PAIS-NN is a tool for classifying prokaryotic insertion sequences using cluster labels defined by the Prokaryotic Atlas of Insertion Sequences (PAIS). It applies a neural network model to predict PAIS cluster labels based on k-mer composition and then estimates the ecosystem proportions of a sample using an expectation-maximization (EM) approach. If you use PAIS-NN in your work, please cite the associated paper: (TODO: add citation).
Features
- Sequence embedding using k-mer frequencies
- PAIS cluster prediction via a calibrated feedforward neural network
- Expectation-Maximization (EM) estimation of ecosystem proportions
- Support for multiple input sites and configurable output formats
- Plotting of ecosystem composition results
Environment managed with Conda (see paisnn_environment.yaml), major packages include:
torch
CUDA 12.8
scikit-learn
pandas
seaborn
biopython
# Firsts, clone the repository to your local machine
git clone https://github.com/alepfu/pais-nn.git
cd pais-nn
# Second, setup and activate Conda environment
conda env create -f paisnn_environment.yaml
conda activate paisnn
python pais-nn.py \
-m paisnn_min_size_10_clusters.pth \
-s test_data/river_estuary \
-e paisnn_ecosystem_priors.csv
Arguments
Flag | Description |
---|---|
-m , --model |
Path to trained .pth model (required) |
-s , --sitedir |
Path to site directory with sequences (required) |
-e , --ecosyspriors |
Path to .csv with ecosystem prior distributions (required) |
-p , --plotfmt |
Output plot format: png (default) or svg |
-c , --confthresh |
Confidence threshold for filtering predictions (default: 0.5) |
-v , --verbosity |
Logging verbosity: 0 = silent, 1 = info, 2 = debug (default) |
Inputs
- Site directory: Should contain subdirectories of (gzipped) FASTA files per site.
- Model file: A serialized PyTorch model bundle (.pth) including weights and label encoder.

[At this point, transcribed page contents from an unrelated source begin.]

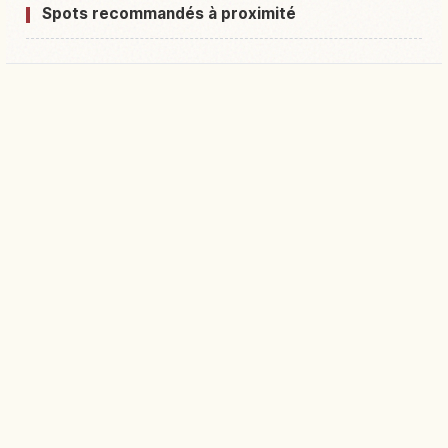
Spots recommandés à proximité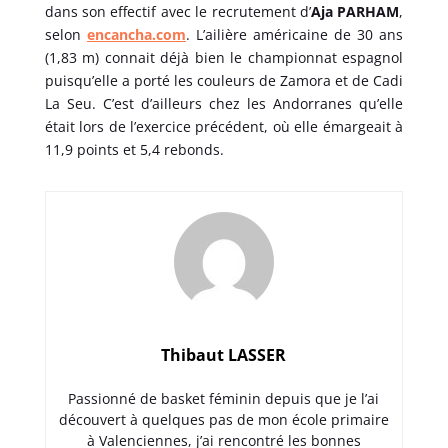
dans son effectif avec le recrutement d’
Aja PARHAM
,
selon
encancha.com
. L’ailière américaine de 30 ans
(1,83 m) connait déjà bien le championnat espagnol
puisqu’elle a porté les couleurs de Zamora et de Cadi
La Seu. C’est d’ailleurs chez les Andorranes qu’elle
était lors de l’exercice précédent, où elle émargeait à
11,9 points et 5,4 rebonds.
Thibaut LASSER
Passionné de basket féminin depuis que je l’ai
découvert à quelques pas de mon école primaire
à Valenciennes, j’ai rencontré les bonnes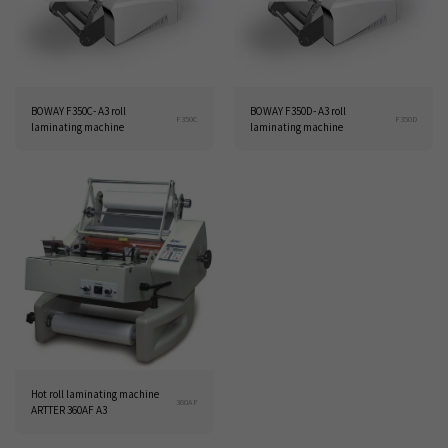
BOWAY F350C- A3 roll
BOWAY F350D- A3 roll
F350C
F350D
laminating machine
laminating machine
Hot roll laminating machine
360AF
ARTTER 360AF A3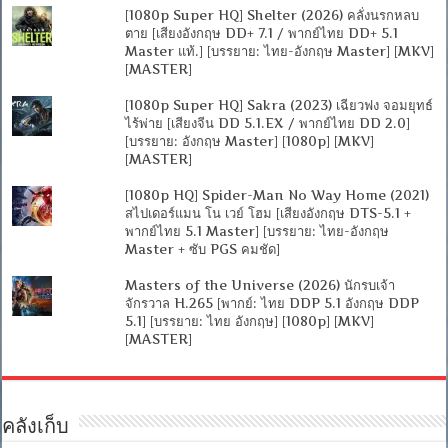
[1080p Super HQ] Shelter (2026) คลั่งนรกหลบ
ตาย [เสียงอังกฤษ DD+ 7.1 / พากย์ไทย DD+ 5.1
Master แท้.] [บรรยาย: ไทย-อังกฤษ Master] [MKV]
[MASTER]
[1080p Super HQ] Sakra (2023) เฉียวฟง จอมยุทธ์
ไร้พ่าย [เสียงจีน DD 5.1.EX / พากย์ไทย DD 2.0]
[บรรยาย: อังกฤษ Master] [1080p] [MKV]
[MASTER]
[1080p HQ] Spider-Man No Way Home (2021)
สไปเดอร์แมน โน เวย์ โฮม [เสียงอังกฤษ DTS-5.1 +
พากย์ไทย 5.1 Master] [บรรยาย: ไทย-อังกฤษ
Master + ซับ PGS คมชัด]
Masters of the Universe (2026) นักรบเจ้า
จักรวาล H.265 [พากย์: ไทย DDP 5.1 อังกฤษ DDP
5.1] [บรรยาย: ไทย อังกฤษ] [1080p] [MKV]
[MASTER]
คลังเก็บ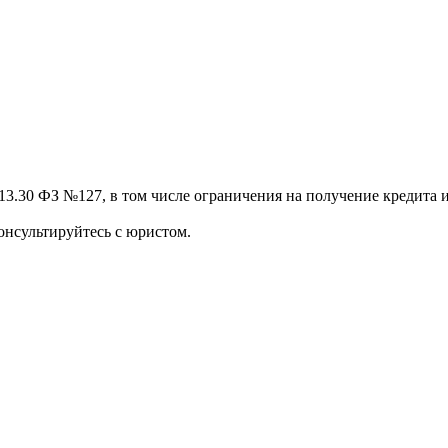
13.30 ФЗ №127, в том числе ограничения на получение кредита и
онсультируйтесь с юристом.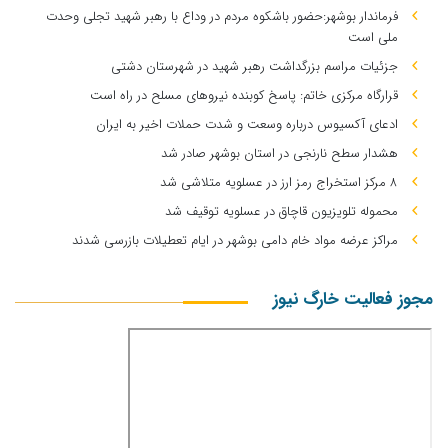
فرماندار بوشهر:حضور باشکوه مردم در وداع با رهبر شهید تجلی وحدت
ملی است
جزئیات مراسم بزرگداشت رهبر شهید در شهرستان دشتی
قرارگاه مرکزی خاتم: پاسخ کوبنده نیروهای مسلح در راه است
ادعای آکسیوس درباره وسعت و شدت حملات اخیر به ایران
هشدار سطح نارنجی در استان بوشهر صادر شد
۸ مرکز استخراج رمز ارز در عسلویه متلاشی شد
محموله تلویزیون قاچاق در عسلویه توقیف شد
مراکز عرضه مواد خام دامی بوشهر در ایام تعطیلات بازرسی شدند
مجوز فعالیت خارگ نیوز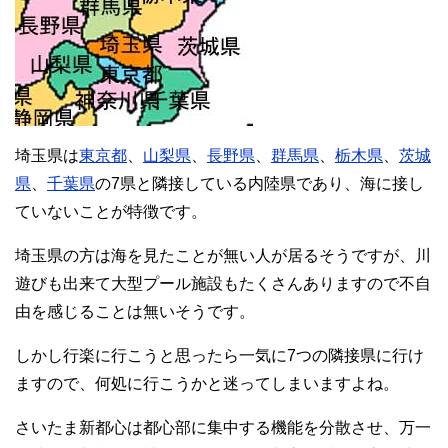
埼玉県は
東京都
、
山梨県
、
長野県
、
群馬県
、
栃木県
、
茨城
県
、
千葉県
の7県と隣接している内陸県であり、海に接し
ていないことが特徴です。
埼玉県の方は海を見たことが無い人が居るそうですが、川
遊びも出来て大型プール施設もたくさんありますので不自
由を感じることは無いそうです。
しかし行楽に行こうと思ったら一気に7つの隣接県に行け
ますので、何処に行こうかと迷ってしまいますよね。
さいたま新都心は都心部に集中する機能を分散させ、万一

- Ecosystem priors file: Prior probabilities for ecosystems used in EM. CSV-file with columns: ecosys_label, cluster_label.
Outputs
- cluster_predictions.csv: Sequence-level predictions with confidence scores.
- ecosystem_proportions.csv: Estimated ecosystem proportions per site/sample.
- ecosystem_proportions.png/svg: Grouped barplot visualization of estimated proportions over sites.
Expected directory structure
site_dir/
├── site_A
│ ├── sample1.fasta
│ ├── sample2.fasta
| └── ...
├── site_B
│ ├── sample1.fasta
│ ├── sample2.fasta
| └── ...
└── ...
Example Data
test_data/river_estuary
contains metagenomic samples collected from three different sites (BR2, BR1, and BAY) along the Brisbane River estuary (Prabhu et al. 2024).